Items listed in a dataset:
^^^^^^^^
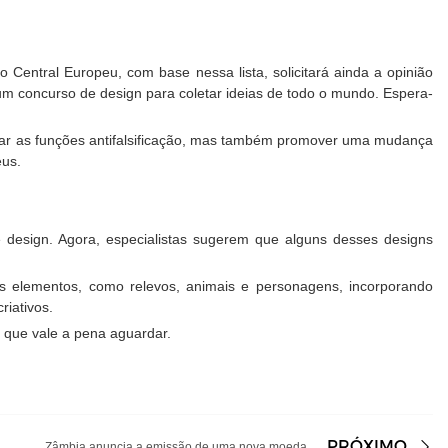
Central Europeu, com base nessa lista, solicitará ainda a opinião
m concurso de design para coletar ideias de todo o mundo. Espera-
orar as funções antifalsificação, mas também promover uma mudança
eus.
 design. Agora, especialistas sugerem que alguns desses designs
 elementos, como relevos, animais e personagens, incorporando
iativos.
 que vale a pena aguardar.
PRÓXIMO
Zâmbia anuncia a emissão de uma nova moeda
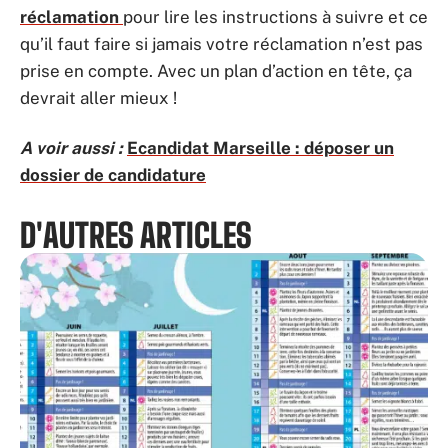
réclamation
pour lire les instructions à suivre et ce
qu’il faut faire si jamais votre réclamation n’est pas
prise en compte. Avec un plan d’action en tête, ça
devrait aller mieux !
A voir aussi :
Ecandidat Marseille : déposer un
dossier de candidature
D'AUTRES ARTICLES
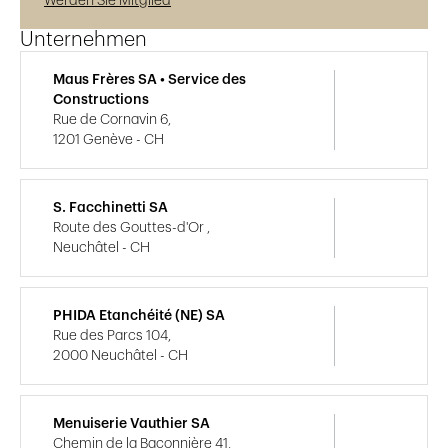
Werden Sie Mitglied
Unternehmen
Maus Frères SA • Service des
Constructions
Rue de Cornavin 6,
1201 Genève - CH
S. Facchinetti SA
Route des Gouttes-d'Or ,
Neuchâtel - CH
PHIDA Etanchéité (NE) SA
Rue des Parcs 104,
2000 Neuchâtel - CH
Menuiserie Vauthier SA
Chemin de la Baconnière 41,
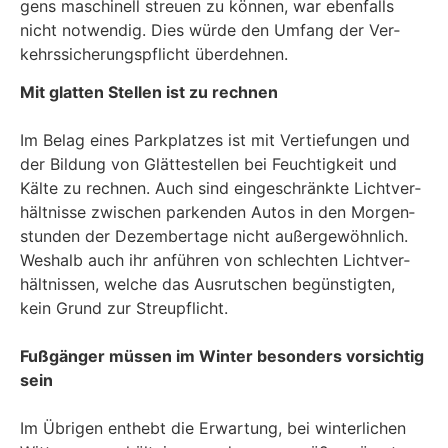
gens maschi­nell streu­en zu kön­nen, war eben­falls
nicht not­wen­dig. Dies wür­de den Umfang der Ver­
kehrs­si­che­rungs­pflicht überdehnen.
Mit glat­ten Stel­len ist zu rech­nen
Im Belag eines Park­plat­zes ist mit Ver­tie­fun­gen und
der Bil­dung von Glät­te­stel­len bei Feuch­tig­keit und
Käl­te zu rech­nen. Auch sind ein­ge­schränk­te Licht­ver­
hält­nis­se zwi­schen par­ken­den Autos in den Mor­gen­
stun­den der Dezem­ber­ta­ge nicht außer­ge­wöhn­lich.
Wes­halb auch ihr anfüh­ren von schlech­ten Licht­ver­
hält­nis­sen, wel­che das Aus­rut­schen begüns­tig­ten,
kein Grund zur Streu­pflicht.
Fuß­gän­ger müs­sen im Win­ter beson­ders vor­sich­tig
sein
Im Übri­gen ent­hebt die Erwar­tung, bei win­ter­li­chen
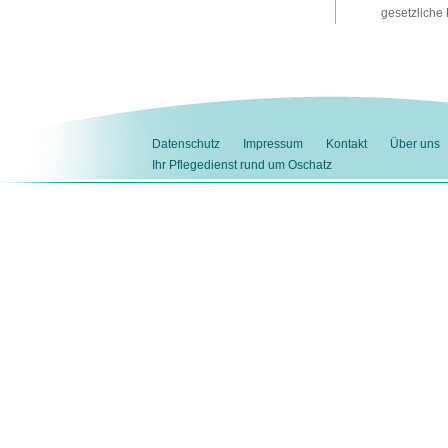
gesetzliche
Datenschutz
Impressum
Kontakt
Über uns
Ihr Pflegedienst rund um Oschatz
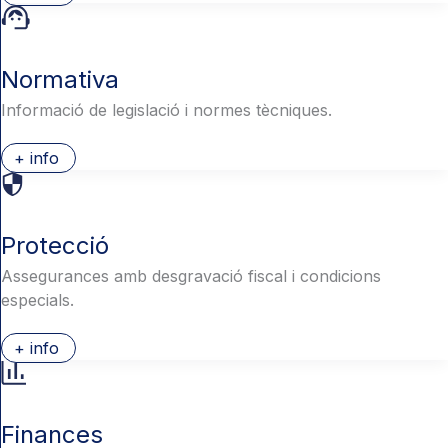
Normativa
Informació de legislació i normes tècniques.
+ info
Protecció
Assegurances amb desgravació fiscal i condicions
especials.
+ info
Finances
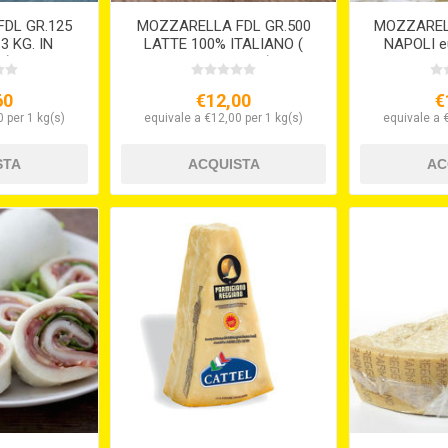
DL GR.125
MOZZARELLA FDL GR.500
MOZZAREL
3 KG. IN
LATTE 100% ITALIANO (
NAPOLI e
A)
gr.500 x 6 IN ACQUA) SOLO
SU ORDINAZIONE
60
€12,00
€
 per 1 kg(s)
equivale a €12,00 per 1 kg(s)
equivale a 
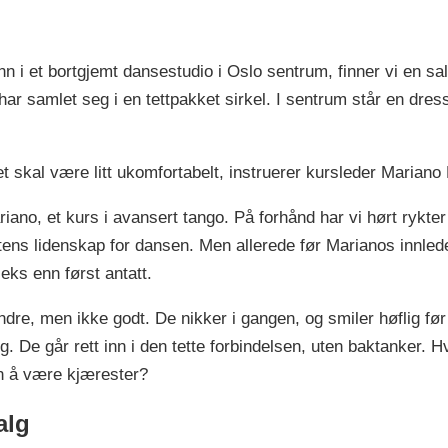
nn i et bortgjemt dansestudio i Oslo sentrum, finner vi en s
r samlet seg i en tettpakket sirkel. I sentrum står en dress
t skal være litt ukomfortabelt, instruerer kursleder Mariano P
iano, et kurs i avansert tango. På forhånd har vi hørt rykter
ntens lidenskap for dansen. Men allerede før Marianos innled
eks enn først antatt.
dre, men ikke godt. De nikker i gangen, og smiler høflig fø
ng. De går rett inn i den tette forbindelsen, uten baktanker.
en å være kjærester?
alg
^^^^^^^^
▸ Work to be completed
Output should consist of the lines above from the one with "Im Übri­gen ent­hebt" down to the one with "r samlet seg", exact and without pictures.

▸ Written reply
Im Übri­gen ent­hebt die Erwar­tung, bei win­ter­li­chen
gesetzliche
Datenschutz
Impressum
Kontakt
Über uns
Ihr Pflegedienst rund um Oschatz
Normativa
Informació de legislació i normes tècniques.
+ info
Protecció
Assegurances amb desgravació fiscal i condicions
especials.
+ info
Finances
DL GR.125
MOZZARELLA FDL GR.500
MOZZAREL
3 KG. IN
LATTE 100% ITALIANO (
NAPOLI e
A)
gr.500 x 6 IN ACQUA) SOLO
SU ORDINAZIONE
60
€12,00
€
 per 1 kg(s)
equivale a €12,00 per 1 kg(s)
equivale a 
nn i et bortgjemt dansestudio i Oslo sentrum, finner vi en s
r samlet seg i en tettpakket sirkel. I sentrum står en dress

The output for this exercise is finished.